A este propósito, refira-se que o SP disponibilizou à AT. documento comprovativo da taxa legal aplicável no Brasil, que é de 15%. sobre o lucro apurado, com adicional de 10% sobre a parcela do lucro que exceder R$ 20.000/mês (Anexo 2), ficando também demonstrado este requisito do art° 51° do CIRC.

Face ao exposto, as correções propostas em sede de IRC, são as seguintes:

 

Ref. Item             Descrição            Valor

III

II.3.4.2.2 II.3.4.2.2            Outros Gastos e Perdas

Juros Obtidos

Dividendos (tributáveis)               1.060.500.00 €

7.671,14 €

23.174.56 €

                Total      1.091.345,69 €

 

(fim da transcrição)

 

26.          A Requerente foi notificada da liquidação de IRC n.º 2020 ..., do ano de 2015, no valor de 6.729,71 €.

27.          A Requerente interpôs o presente pedido de pronúncia arbitral em 08-07-2020, circunscrito à parte da liquidação que não aceitou como dedutíveis os gastos no valor de 1.060.500,00 €.

 

Não se provaram outros factos com relevância para a decisão da causa.

 

3.2. Factos não provados

Não se verificaram quaisquer factos que não tenham sido provados.

 

3.3. Fundamentação da matéria de facto provada:

A convicção do árbitro fundou-se na posição das partes demonstrada nas peças processuais produzidas, nos documentos juntos aos autos pela Requerente, no processo administrativo, nas declarações de parte e na prova testemunhal produzidas em audiência de julgamento.

Relativamente à posição adotada pelas partes, consideram-se desde logo admitidos por acordo os factos que constam simultaneamente do pedido arbitral e do relatório de inspeção (pontos 10 a 14 e 22 da matéria de facto provada).

No que concerne às declarações de parte (conforme artigo 466º do Código do Processo Civil, aplicável por força do artigo 29º n.º 1 alínea e) do RJAT), foi-lhes atribuída relevância na medida em que as afirmações produzidas encontraram apoio em outros elementos probatórios, seja depoimento testemunhal, como sucedeu em relação aos factos indicados nos n.º 15, seja documentos, como sucedeu com os factos provados n.º 16 a 21.

Efetivamente, conforme a jurisprudência tem alertado (acórdão do Tribunal da Relação do Porto de 23-03-2015, processo n.º 1002/10.4TVPRT.P1 e o acórdão do Tribunal da Relação de Guimarães de 14-09-2017 do processo n.º 167447/09.1YIPRT.G1), quando se limitam a afirmar factos que são favoráveis à própria versão da parte que depõe, designadamente quando se limitam a confirmar o alegado pela parte na peça processual apresentada, não obstante submetidas à livre apreciação do tribunal (artigo 466º n.º 3 do Código do Processo Civil), tais declarações de parte não são, tendencialmente, suficientes só por si para comprovar os factos assim alegados, sendo apropriado a sua corroboração com outros meios de prova, de modo a sustentar razoavelmente uma convicção, já que só assim se assegura a credibilidade do declarado, dada a natural parcialidade e interesse no resultado do processo por parte do depoente.

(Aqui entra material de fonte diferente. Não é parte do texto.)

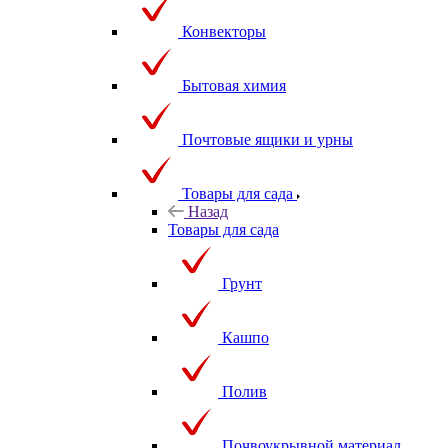
Конвекторы
Бытовая химия
Почтовые ящики и урны
Товары для сада
Назад
Товары для сада
Грунт
Кашпо
Полив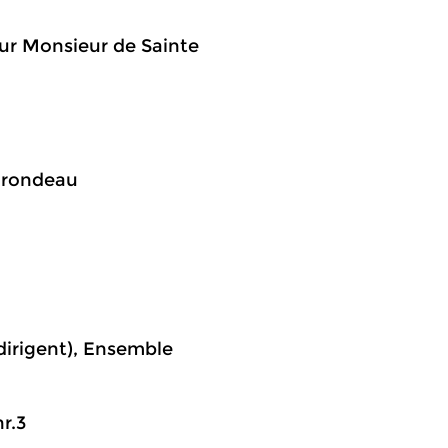
our Monsieur de Sainte
n rondeau
dirigent), Ensemble
r.3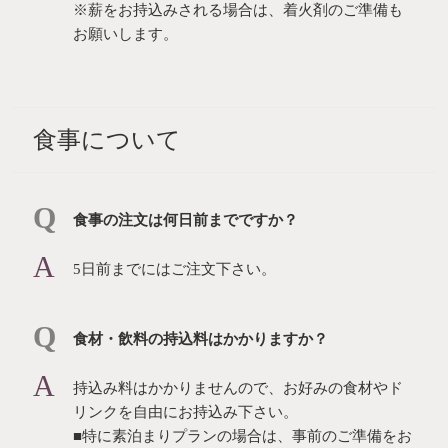
※薪をお持込みされる場合は、着火剤のご準備も
お願いします。
食事について
⾷事の注⽂は何⽇前までですか？
5⽇前までにはご注⽂下さい。
⾷材・飲料の持込料はかかりますか？
持込み料はかかりませんので、お好みの食材やド
リンクを自由にお持込み下さい。
■特に素泊まりプランの場合は、事前のご準備をお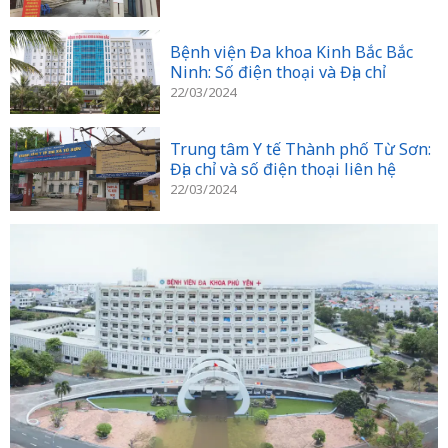
Bệnh viện Đa khoa Kinh Bắc Bắc
Ninh: Số điện thoại và Địa chỉ
22/03/2024
Trung tâm Y tế Thành phố Từ Sơn:
Địa chỉ và số điện thoại liên hệ
22/03/2024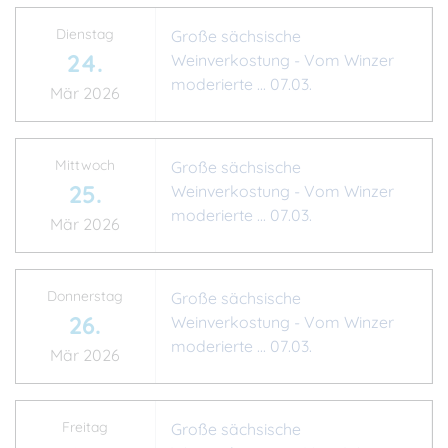
Dienstag
Große sächsische
24.
Weinverkostung - Vom Winzer
moderierte ... 07.03.
Mär 2026
Mittwoch
Große sächsische
25.
Weinverkostung - Vom Winzer
moderierte ... 07.03.
Mär 2026
Donnerstag
Große sächsische
26.
Weinverkostung - Vom Winzer
moderierte ... 07.03.
Mär 2026
Freitag
Große sächsische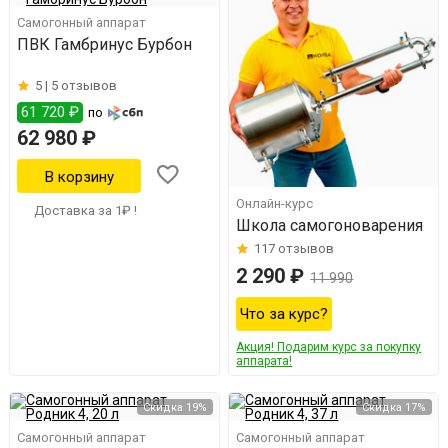
Самогонный аппарат
ПВК Гамбринус Бурбон
5 |
5 отзывов
61 720 ₽
по
62 980 ₽
Онлайн-курс
Доставка за 1₽ !
Школа самогоноварения
117
отзывов
2 290 ₽
11 990
Что за курс?
Акция! Подарим курс за покупку
аппарата!
Скидка 19%
Скидка 17%
Самогонный аппарат
Самогонный аппарат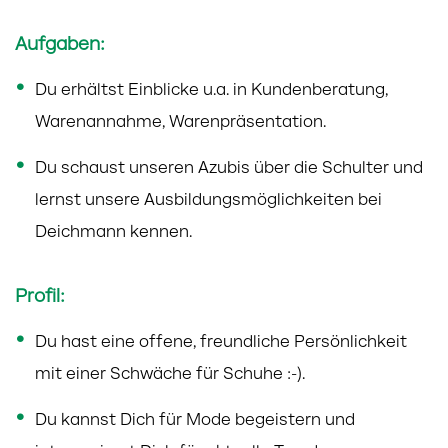
Aufgaben:
Du erhältst Einblicke u.a. in Kundenberatung,
Warenannahme, Warenpräsentation.
Du schaust unseren Azubis über die Schulter und
lernst unsere Ausbildungsmöglichkeiten bei
Deichmann kennen.
Profil:
Du hast eine offene, freundliche Persönlichkeit
mit einer Schwäche für Schuhe :-).
Du kannst Dich für Mode begeistern und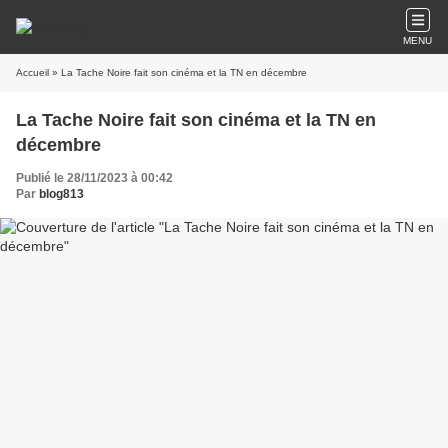
MENU
Accueil
» La Tache Noire fait son cinéma et la TN en décembre
La Tache Noire fait son cinéma et la TN en
décembre
Publié le 28/11/2023 à 00:42
Par
blog813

Os depoimentos foram atendidos para a convicção probatória quanto aos factos dados como provados sob os n.º 2 a 9 e 15 a 21, porquanto se mostraram neutros, objetivos e congruentes, com conhecimento direto dos factos pela sua presença ou intervenção nos mesmos.

Relativamente aos restantes factos teve-se em conta a prova documental, conjugada com o depoimento das testemunhas.

 

4. Matéria de direito:

4.1. Objeto e âmbito do presente processo

 

A questão essencial de direito que se coloca neste processo é a qualificação a dar ao pagamento feito pela Requerente no valor de 1.060.500,00€ e subsequente anulação.

A Requerente entende que se trata de uma perda relativa a um investimento que se revelou não lucrativo, que deve ser aceite fiscalmente. Enquanto a Requerida entende que se tratou de um perdão de dívida a um particular, que não cumpre os requisitos do artigo 23º do Código do IRC, nem dos artigos 39º (provisões fiscalmente dedutíveis) e 41º (créditos incobráveis) do Código do IRC, para ser considerado como gasto fiscal.

Conforme ponto 11 a 13 da matéria de facto provada, a Requerente viu-se obrigada a rever o investimento e rescindir os contratos anteriormente celebrados.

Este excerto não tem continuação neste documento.